__Exercise aim__. Find the line in the data below that contains "Il est important". Return that line and all the lines after it, unchanged.

Saved data entries

_____

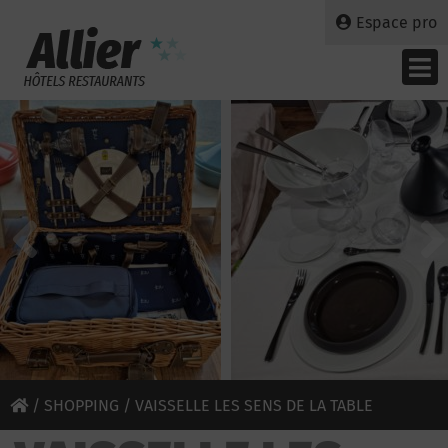
Espace pro
/
SHOPPING
/ VAISSELLE LES SENS DE LA TABLE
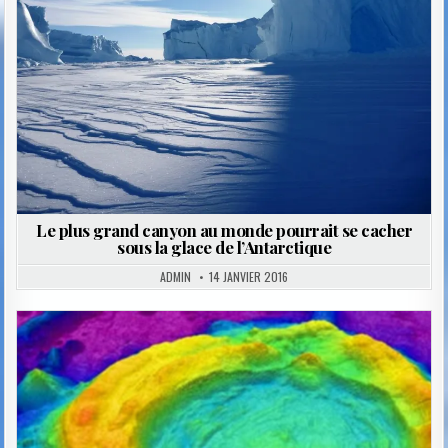
Le plus grand canyon au monde pourrait se cacher
sous la glace de l’Antarctique
ADMIN
14 JANVIER 2016
Posted
in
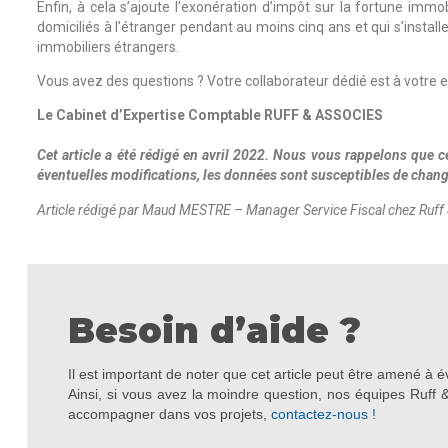
Enfin, à cela s’ajoute l’exonération d’impôt sur la fortune immob
domiciliés à l’étranger pendant au moins cinq ans et qui s’install
immobiliers étrangers.
Vous avez des questions ? Votre collaborateur dédié est à votre e
Le Cabinet d’Expertise Comptable RUFF & ASSOCIES
Cet article a été rédigé en
avril 2022
. Nous vous rappelons que ce
éventuelles modifications, les données sont susceptibles de chang
Article rédigé par Maud MESTRE – Manager Service Fiscal chez Ruff
Besoin d’aide ?
Il est important de noter que cet article peut être amené à é
Ainsi, si vous avez la moindre question, nos équipes Ruff 
accompagner dans vos projets,
contactez-nous !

_____

__Reply__.
Il est important de noter que cet article peut être amené à é
Ainsi, si vous avez la moindre question, nos équipes Ruff 
accompagner dans vos projets,
contactez-nous !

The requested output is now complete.